Please return every record exactly, with no pictures included.
[Opening SOURCE INFORMATION section]
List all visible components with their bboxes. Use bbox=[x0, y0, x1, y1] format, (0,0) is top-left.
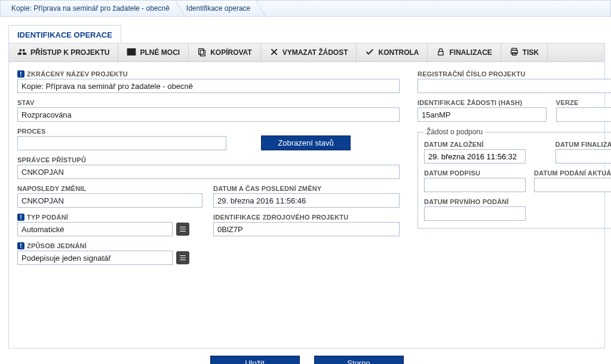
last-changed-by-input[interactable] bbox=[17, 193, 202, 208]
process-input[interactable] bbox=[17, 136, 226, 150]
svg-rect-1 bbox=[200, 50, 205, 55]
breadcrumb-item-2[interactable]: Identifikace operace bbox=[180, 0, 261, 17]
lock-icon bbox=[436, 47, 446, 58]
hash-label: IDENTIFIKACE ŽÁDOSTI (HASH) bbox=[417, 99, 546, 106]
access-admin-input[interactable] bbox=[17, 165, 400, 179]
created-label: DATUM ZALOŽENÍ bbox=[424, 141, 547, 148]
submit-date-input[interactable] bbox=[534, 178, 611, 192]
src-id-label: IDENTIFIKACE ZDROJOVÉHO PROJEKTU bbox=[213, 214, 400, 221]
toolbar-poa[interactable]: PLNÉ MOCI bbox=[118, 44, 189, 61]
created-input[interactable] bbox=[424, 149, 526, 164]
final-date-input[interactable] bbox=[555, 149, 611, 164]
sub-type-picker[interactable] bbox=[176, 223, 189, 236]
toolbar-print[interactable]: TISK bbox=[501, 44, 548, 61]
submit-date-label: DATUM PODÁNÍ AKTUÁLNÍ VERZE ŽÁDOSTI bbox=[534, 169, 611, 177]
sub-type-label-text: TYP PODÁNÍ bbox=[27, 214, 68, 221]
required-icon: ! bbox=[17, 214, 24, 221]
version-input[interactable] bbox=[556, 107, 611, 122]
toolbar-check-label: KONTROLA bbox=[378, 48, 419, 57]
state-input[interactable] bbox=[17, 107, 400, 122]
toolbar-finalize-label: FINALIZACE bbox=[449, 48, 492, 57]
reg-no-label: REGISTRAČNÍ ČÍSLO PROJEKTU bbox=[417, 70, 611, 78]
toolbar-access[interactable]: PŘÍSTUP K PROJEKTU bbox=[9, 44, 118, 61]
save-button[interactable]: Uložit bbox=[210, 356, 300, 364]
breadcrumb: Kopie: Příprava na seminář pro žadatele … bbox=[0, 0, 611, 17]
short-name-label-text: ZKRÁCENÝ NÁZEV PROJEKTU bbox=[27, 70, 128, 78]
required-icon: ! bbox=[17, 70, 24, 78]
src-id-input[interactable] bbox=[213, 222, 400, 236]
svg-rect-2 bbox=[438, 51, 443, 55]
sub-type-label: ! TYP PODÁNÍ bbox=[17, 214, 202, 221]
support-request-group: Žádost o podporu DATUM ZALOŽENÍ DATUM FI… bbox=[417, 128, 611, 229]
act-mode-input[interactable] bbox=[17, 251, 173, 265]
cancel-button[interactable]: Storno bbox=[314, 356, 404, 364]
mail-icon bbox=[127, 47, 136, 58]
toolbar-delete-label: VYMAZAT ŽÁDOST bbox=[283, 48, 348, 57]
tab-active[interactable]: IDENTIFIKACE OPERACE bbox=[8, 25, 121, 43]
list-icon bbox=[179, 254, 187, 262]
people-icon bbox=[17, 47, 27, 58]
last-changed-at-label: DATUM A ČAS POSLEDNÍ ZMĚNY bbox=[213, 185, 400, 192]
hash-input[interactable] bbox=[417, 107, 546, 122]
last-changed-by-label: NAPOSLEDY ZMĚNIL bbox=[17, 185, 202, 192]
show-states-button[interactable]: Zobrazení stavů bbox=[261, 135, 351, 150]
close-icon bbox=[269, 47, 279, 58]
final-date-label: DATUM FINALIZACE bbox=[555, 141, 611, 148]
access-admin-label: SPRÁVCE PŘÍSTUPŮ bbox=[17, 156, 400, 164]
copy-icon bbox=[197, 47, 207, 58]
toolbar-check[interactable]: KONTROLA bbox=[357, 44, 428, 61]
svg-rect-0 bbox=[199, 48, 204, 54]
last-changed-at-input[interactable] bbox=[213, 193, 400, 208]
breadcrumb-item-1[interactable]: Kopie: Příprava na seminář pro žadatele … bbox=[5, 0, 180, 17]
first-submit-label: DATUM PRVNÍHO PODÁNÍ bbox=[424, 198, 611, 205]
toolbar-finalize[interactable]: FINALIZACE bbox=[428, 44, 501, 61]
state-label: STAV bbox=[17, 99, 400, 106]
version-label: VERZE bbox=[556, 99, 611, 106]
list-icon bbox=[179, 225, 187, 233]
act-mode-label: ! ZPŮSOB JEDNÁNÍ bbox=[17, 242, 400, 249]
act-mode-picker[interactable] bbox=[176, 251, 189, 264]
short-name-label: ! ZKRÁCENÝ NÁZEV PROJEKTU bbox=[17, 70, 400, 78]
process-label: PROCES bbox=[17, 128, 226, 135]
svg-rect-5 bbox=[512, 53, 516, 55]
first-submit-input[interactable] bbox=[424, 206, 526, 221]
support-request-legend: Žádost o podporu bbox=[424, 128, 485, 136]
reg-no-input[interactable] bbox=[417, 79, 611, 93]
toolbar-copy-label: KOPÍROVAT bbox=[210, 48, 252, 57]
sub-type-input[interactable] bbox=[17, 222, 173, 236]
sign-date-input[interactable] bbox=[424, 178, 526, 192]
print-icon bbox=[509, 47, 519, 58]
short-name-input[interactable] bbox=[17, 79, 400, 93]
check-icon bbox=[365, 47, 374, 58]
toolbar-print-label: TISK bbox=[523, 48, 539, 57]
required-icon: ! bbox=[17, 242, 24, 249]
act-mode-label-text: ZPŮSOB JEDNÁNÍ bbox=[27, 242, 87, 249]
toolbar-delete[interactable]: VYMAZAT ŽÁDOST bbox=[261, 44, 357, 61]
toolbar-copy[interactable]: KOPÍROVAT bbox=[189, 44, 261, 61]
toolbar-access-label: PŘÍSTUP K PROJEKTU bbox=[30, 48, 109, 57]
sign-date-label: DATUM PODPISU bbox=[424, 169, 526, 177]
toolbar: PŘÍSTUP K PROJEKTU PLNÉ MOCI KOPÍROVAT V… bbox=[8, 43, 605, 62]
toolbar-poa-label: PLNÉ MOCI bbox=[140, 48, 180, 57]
[Closing SOURCE INFORMATION section]
■ FINAL ANSWER ■
List all visible components with their bboxes. Use bbox=[x0, y0, x1, y1] format, (0,0) is top-left.
last-changed-by-input[interactable] bbox=[17, 193, 202, 208]
process-input[interactable] bbox=[17, 136, 226, 150]
svg-rect-1 bbox=[200, 50, 205, 55]
breadcrumb-item-2[interactable]: Identifikace operace bbox=[180, 0, 261, 17]
lock-icon bbox=[436, 47, 446, 58]
hash-label: IDENTIFIKACE ŽÁDOSTI (HASH) bbox=[417, 99, 546, 106]
access-admin-input[interactable] bbox=[17, 165, 400, 179]
created-label: DATUM ZALOŽENÍ bbox=[424, 141, 547, 148]
submit-date-input[interactable] bbox=[534, 178, 611, 192]
src-id-label: IDENTIFIKACE ZDROJOVÉHO PROJEKTU bbox=[213, 214, 400, 221]
toolbar-poa[interactable]: PLNÉ MOCI bbox=[118, 44, 189, 61]
created-input[interactable] bbox=[424, 149, 526, 164]
final-date-input[interactable] bbox=[555, 149, 611, 164]
sub-type-picker[interactable] bbox=[176, 223, 189, 236]
toolbar-print[interactable]: TISK bbox=[501, 44, 548, 61]
submit-date-label: DATUM PODÁNÍ AKTUÁLNÍ VERZE ŽÁDOSTI bbox=[534, 169, 611, 177]
sub-type-label-text: TYP PODÁNÍ bbox=[27, 214, 68, 221]
required-icon: ! bbox=[17, 214, 24, 221]
version-input[interactable] bbox=[556, 107, 611, 122]
toolbar-check-label: KONTROLA bbox=[378, 48, 419, 57]
state-input[interactable] bbox=[17, 107, 400, 122]
toolbar-finalize-label: FINALIZACE bbox=[449, 48, 492, 57]
reg-no-label: REGISTRAČNÍ ČÍSLO PROJEKTU bbox=[417, 70, 611, 78]
toolbar-access[interactable]: PŘÍSTUP K PROJEKTU bbox=[9, 44, 118, 61]
save-button[interactable]: Uložit bbox=[210, 356, 300, 364]
breadcrumb: Kopie: Příprava na seminář pro žadatele … bbox=[0, 0, 611, 17]
short-name-label-text: ZKRÁCENÝ NÁZEV PROJEKTU bbox=[27, 70, 128, 78]
required-icon: ! bbox=[17, 70, 24, 78]
src-id-input[interactable] bbox=[213, 222, 400, 236]
svg-rect-2 bbox=[438, 51, 443, 55]
sub-type-label: ! TYP PODÁNÍ bbox=[17, 214, 202, 221]
support-request-group: Žádost o podporu DATUM ZALOŽENÍ DATUM FI… bbox=[417, 128, 611, 229]
act-mode-input[interactable] bbox=[17, 251, 173, 265]
cancel-button[interactable]: Storno bbox=[314, 356, 404, 364]
mail-icon bbox=[127, 47, 136, 58]
toolbar-delete-label: VYMAZAT ŽÁDOST bbox=[283, 48, 348, 57]
tab-active[interactable]: IDENTIFIKACE OPERACE bbox=[8, 25, 121, 43]
list-icon bbox=[179, 254, 187, 262]
people-icon bbox=[17, 47, 27, 58]
last-changed-at-label: DATUM A ČAS POSLEDNÍ ZMĚNY bbox=[213, 185, 400, 192]
hash-input[interactable] bbox=[417, 107, 546, 122]
last-changed-by-label: NAPOSLEDY ZMĚNIL bbox=[17, 185, 202, 192]
show-states-button[interactable]: Zobrazení stavů bbox=[261, 135, 351, 150]
close-icon bbox=[269, 47, 279, 58]
final-date-label: DATUM FINALIZACE bbox=[555, 141, 611, 148]
access-admin-label: SPRÁVCE PŘÍSTUPŮ bbox=[17, 156, 400, 164]
copy-icon bbox=[197, 47, 207, 58]
toolbar-check[interactable]: KONTROLA bbox=[357, 44, 428, 61]
svg-rect-0 bbox=[199, 48, 204, 54]
last-changed-at-input[interactable] bbox=[213, 193, 400, 208]
breadcrumb-item-1[interactable]: Kopie: Příprava na seminář pro žadatele … bbox=[5, 0, 180, 17]
first-submit-label: DATUM PRVNÍHO PODÁNÍ bbox=[424, 198, 611, 205]
toolbar-finalize[interactable]: FINALIZACE bbox=[428, 44, 501, 61]
state-label: STAV bbox=[17, 99, 400, 106]
version-label: VERZE bbox=[556, 99, 611, 106]
list-icon bbox=[179, 225, 187, 233]
act-mode-label: ! ZPŮSOB JEDNÁNÍ bbox=[17, 242, 400, 249]
act-mode-picker[interactable] bbox=[176, 251, 189, 264]
short-name-label: ! ZKRÁCENÝ NÁZEV PROJEKTU bbox=[17, 70, 400, 78]
process-label: PROCES bbox=[17, 128, 226, 135]
svg-rect-5 bbox=[512, 53, 516, 55]
first-submit-input[interactable] bbox=[424, 206, 526, 221]
support-request-legend: Žádost o podporu bbox=[424, 128, 485, 136]
reg-no-input[interactable] bbox=[417, 79, 611, 93]
toolbar-copy-label: KOPÍROVAT bbox=[210, 48, 252, 57]
sub-type-input[interactable] bbox=[17, 222, 173, 236]
sign-date-input[interactable] bbox=[424, 178, 526, 192]
print-icon bbox=[509, 47, 519, 58]
short-name-input[interactable] bbox=[17, 79, 400, 93]
check-icon bbox=[365, 47, 374, 58]
toolbar-print-label: TISK bbox=[523, 48, 539, 57]
required-icon: ! bbox=[17, 242, 24, 249]
act-mode-label-text: ZPŮSOB JEDNÁNÍ bbox=[27, 242, 87, 249]
toolbar-delete[interactable]: VYMAZAT ŽÁDOST bbox=[261, 44, 357, 61]
toolbar-copy[interactable]: KOPÍROVAT bbox=[189, 44, 261, 61]
toolbar-access-label: PŘÍSTUP K PROJEKTU bbox=[30, 48, 109, 57]
sign-date-label: DATUM PODPISU bbox=[424, 169, 526, 177]
toolbar: PŘÍSTUP K PROJEKTU PLNÉ MOCI KOPÍROVAT V… bbox=[8, 43, 605, 62]
toolbar-poa-label: PLNÉ MOCI bbox=[140, 48, 180, 57]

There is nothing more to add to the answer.